The industry’s biggest challenge is convincing homeowners they need flood coverage even if they’re not in a high-risk area, said Cameron Rhodes, president and COO of ShoreOne. Homeowners who have experienced major storms, such as 2012’s Superstorm Sandy, are “well aware” of their risk. It is up to insurance agents, those who directly work with customers, to explain the importance of flood protection to those skeptical of the need for a policy.

“I think you’re obviously going to have people who don’t think that their home could flood under any circumstance,” Rhodes said. Lower risk should equal lower premium, he noted.
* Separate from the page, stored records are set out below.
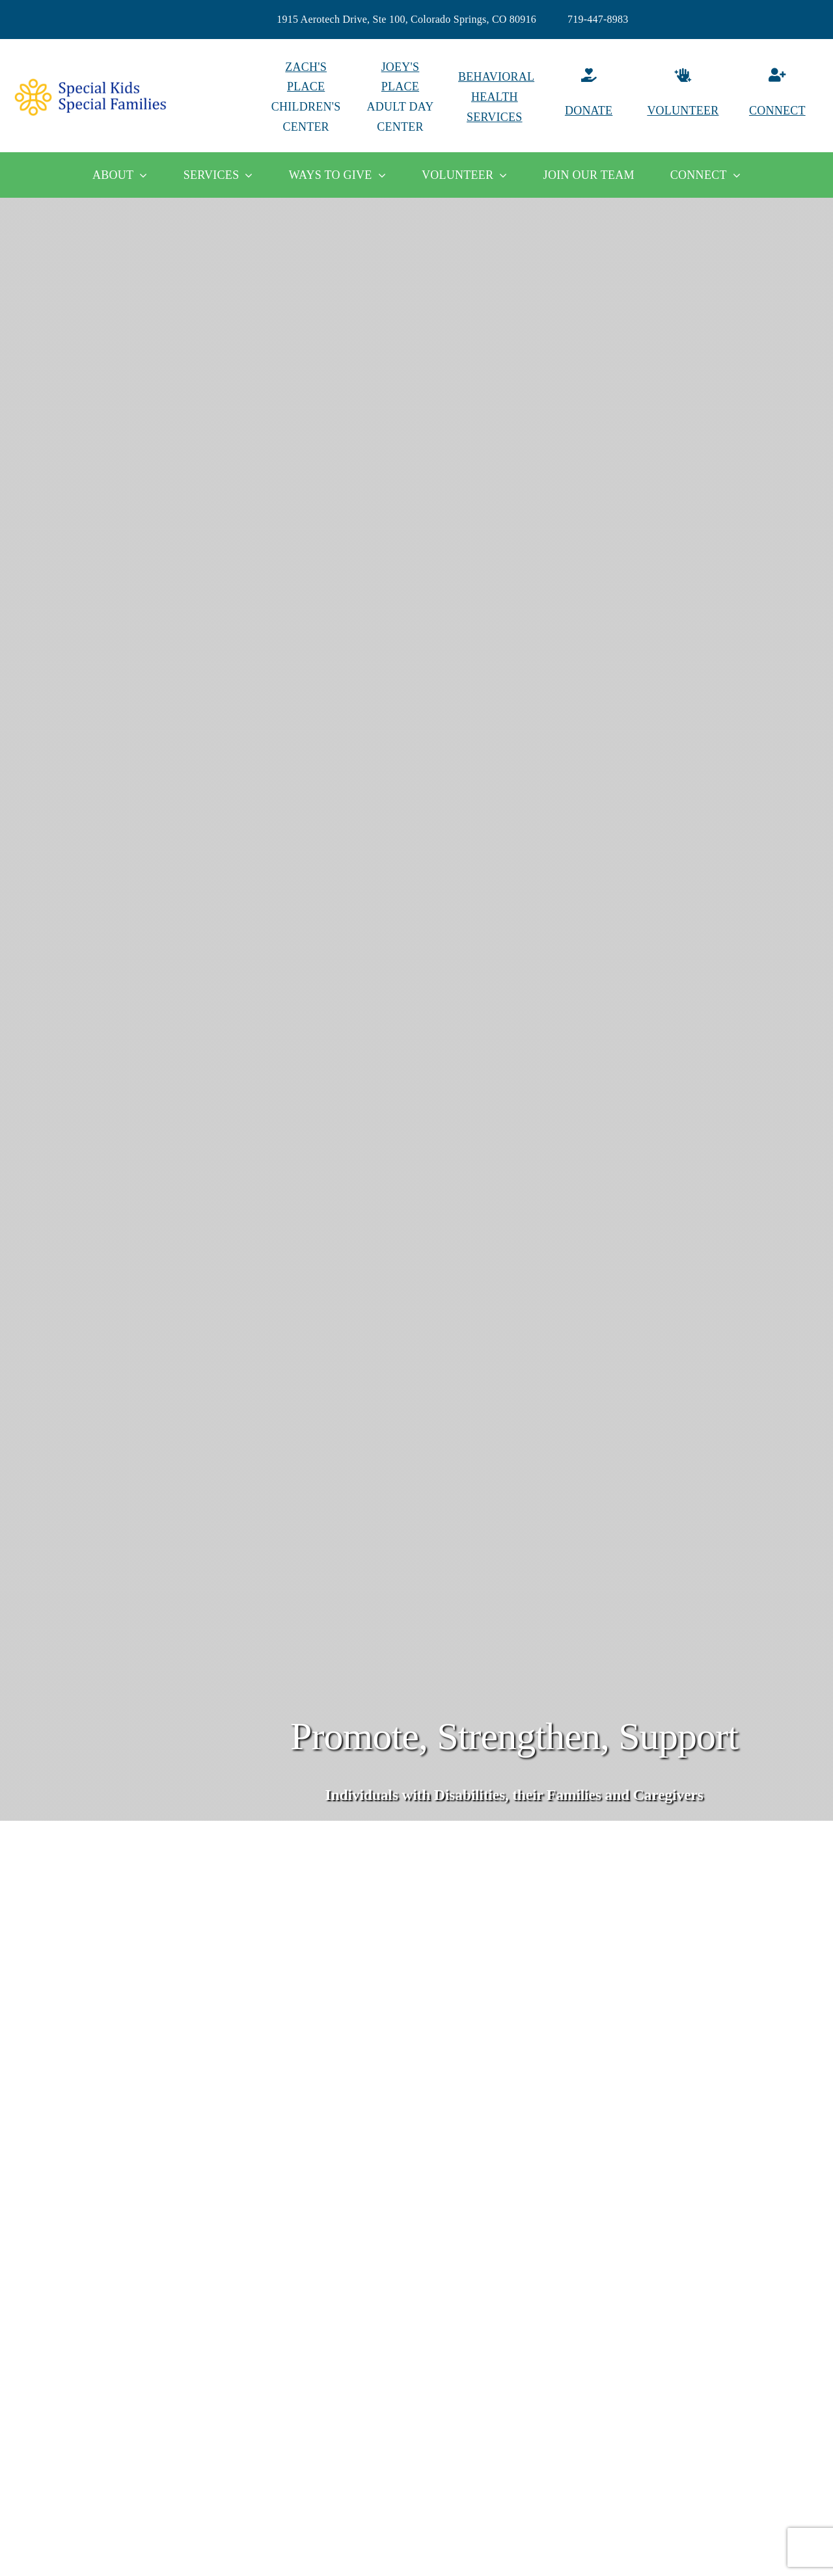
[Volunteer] (683, 97)
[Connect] (777, 97)
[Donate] (589, 97)
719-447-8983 (598, 19)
Experts also pointed to shortcomings of federal flood cover -- the National Flood Insurance Program (NFIP) covers a home’s cash value rather than replacement costs, Steffey commented.

Federal lawmakers need to bring stability to NFIP by passing a more permanent reauthorization of the program, according to Griffin. Lately, they’ve extended the program by just months at a time. This is problematic because the industry is “not always sure what Congress is going to do to reform or not reform the program,” he told Advisen.

The U.S. Federal Emergency Management Agency, which administers the NFIP, implemented its Risk Rating 2.0 program in 2022. The program charges variable rates based on a property’s individual risk and “is creating an opportunity” for insurers looking to write private flood coverage, Griffin said.

“The key for a lot of these companies is trying to figure out where I might be able to market my product and to whom so that I can make sure that my company is viable, so I can pay the claims I need, and that I am able to maintain my business and grow it,” he said.

The time is right for expansion of the private flood market, experts say. The insurance industry better understands flood risk due to advances in mapping technology, Junge said.

“The advancements in technology are why the private market is able to enter the private flood space in a more meaningful way than we ever have before,” he said. “For an insurer to be able to offer a product, they have to be able to understand that risk and turn that understanding into a price and underwriting guidelines.”

But it requires more than insurers’ understanding of flood risk to close the protection gap. Property owners must boost their understanding as well.

ShoreOne’s Steffey summarized the challenge: “We need to create a public awareness that every home in the United States should have a flood quote, and we believe that the risk is much greater than the current number of homes insured.”